BMS launched Opdivo (nivolumab) in 2014 as the first PD-1 immune checkpoint inhibitor — alongside Merck's Keytruda — for melanoma and lung cancer, pioneering the immunotherapy approach that has revolutionised cancer treatment over the following decade. Opdivo grew to $7+ billion annual peak revenue but lost early-mover advantage to Keytruda which surpassed Opdivo by 2018 due to superior lung cancer trial results and execution. The competitive lessons from Opdivo's loss of leadership position despite first-mover advantage shaped BMS's subsequent oncology strategy emphasising combination therapies, broader cancer indications, and earlier disease-stage treatments. Opdivo continues generating $9+ billion annually in 2024 and remains BMS's largest single product, but the competitive setback versus Keytruda created cultural urgency around oncology execution that influences current strategy.
BMS faces simultaneous patent expirations including Revlimid (peak $12 billion, declining to projected $5-6 billion by 2026), Eliquis cardiovascular (peak $13 billion, US patent expires 2026), and Opdivo (peak $9 billion, gradual erosion through 2030+), totaling $20+ billion in revenue at risk over the next 5-7 years. The company's revenue replacement strategy includes recently launched Reblozyl (anemia), Camzyos (hypertrophic cardiomyopathy), Sotyktu (psoriasis), and Cobenfy (schizophrenia), plus advanced pipeline including Milvexian anticoagulant and various oncology combinations. Achieving $50+ billion total revenue by 2030 requires the new launches reaching $10-15 billion combined while patent-expired products lose only $20+ billion — a challenging mathematical execution that depends on commercial success of multiple new launches occurring during the patent cliff window.

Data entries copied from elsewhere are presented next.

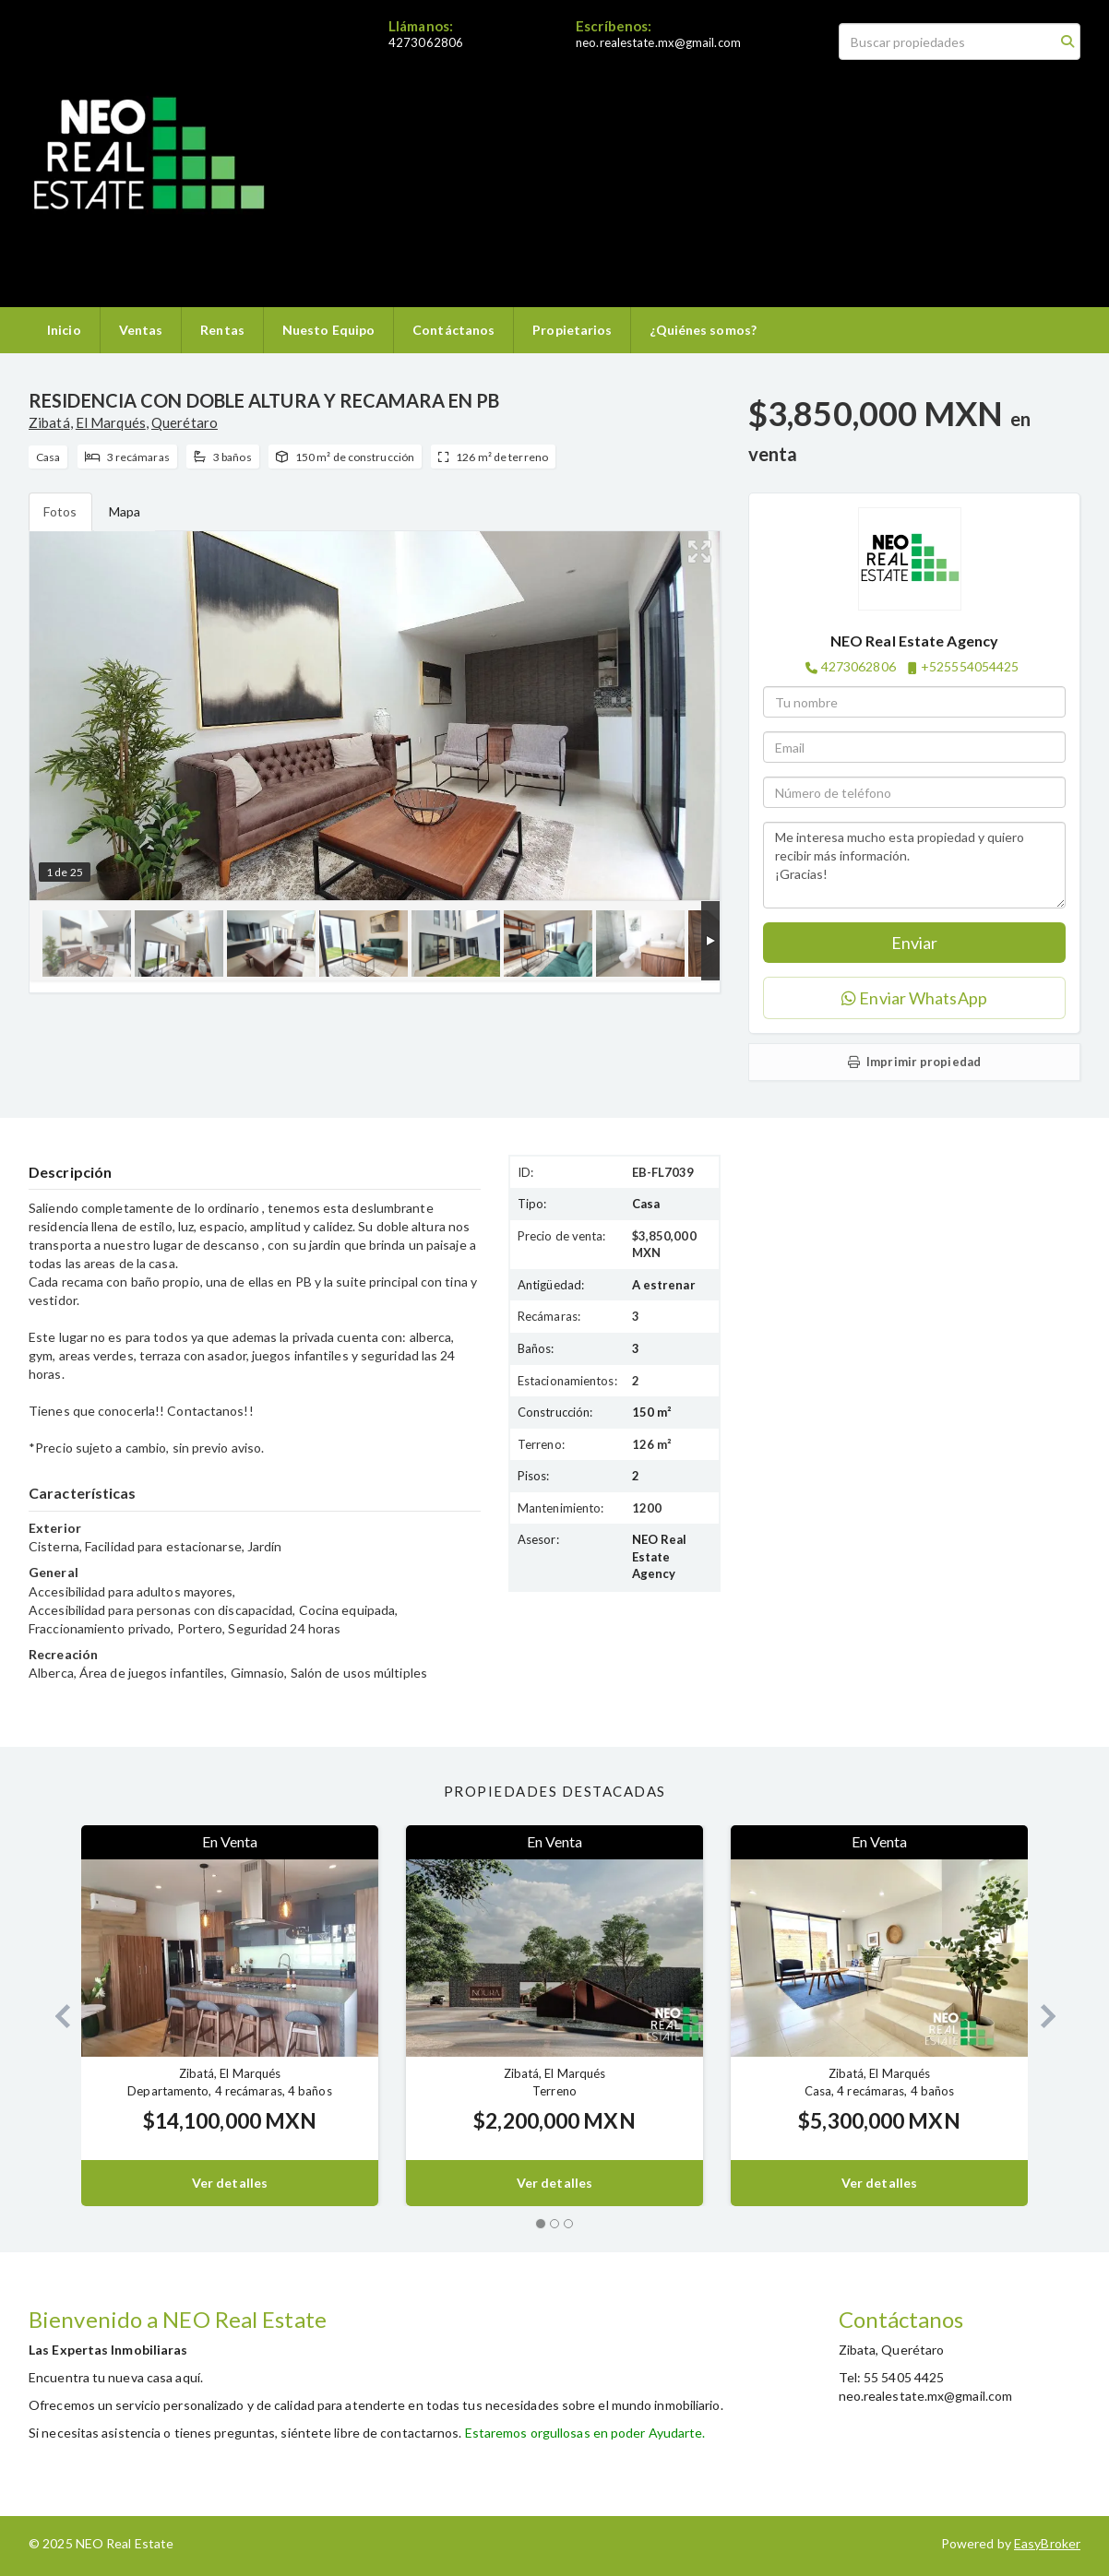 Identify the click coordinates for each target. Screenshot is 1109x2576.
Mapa (124, 511)
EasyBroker (1047, 2543)
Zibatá (49, 422)
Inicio (64, 330)
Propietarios (572, 330)
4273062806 (425, 42)
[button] (55, 2015)
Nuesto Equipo (328, 330)
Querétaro (184, 422)
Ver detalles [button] (230, 2182)
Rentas (222, 330)
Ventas (141, 330)
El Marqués (111, 422)
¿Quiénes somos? (703, 330)
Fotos (60, 511)
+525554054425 (970, 666)
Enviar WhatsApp (914, 998)
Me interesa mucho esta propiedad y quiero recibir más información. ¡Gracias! (914, 865)
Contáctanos (453, 330)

Plavix (clopidogrel), the antiplatelet drug co-marketed with Sanofi, was the second-best-selling prescription medicine in the world by the late 2000s and generated roughly $7.1 billion in BMS revenue in 2011, about 33% of BMS's total pharmaceutical sales that year. On May 17, 2012 the U.S. patent expired and generic clopidogrel from Mylan, Teva, Apotex, and others entered the market overnight, collapsing Plavix sales by about 96% within a single quarter and roughly $5 to $6 billion off BMS's annual revenue run-rate. CEO Lamberto Andreotti's response, the 'String of Pearls' strategy first articulated in 2007, accelerated: BMS had already spent roughly $11 billion between 2007 and 2012 acquiring Adnexus (2007, $430 million), Kosan Biosciences (2008, $190 million), Medarex (2009, $2.4 billion, the deal that brought in the future Opdivo molecule), ZymoGenetics (2010, $885 million), Inhibitex (2012, $2.5 billion), and Amylin Pharmaceuticals (2012, $5.3 billion). The Medarex deal in particular seeded the immuno-oncology pipeline that produced Yervoy (approved 2011) and Opdivo (approved 2014), drugs that more than replaced Plavix revenue by 2017. The cliff also drove BMS to divest its Mead Johnson nutrition business in 2009 and to exit consumer health products, completing its transition from diversified healthcare company to focused biopharma.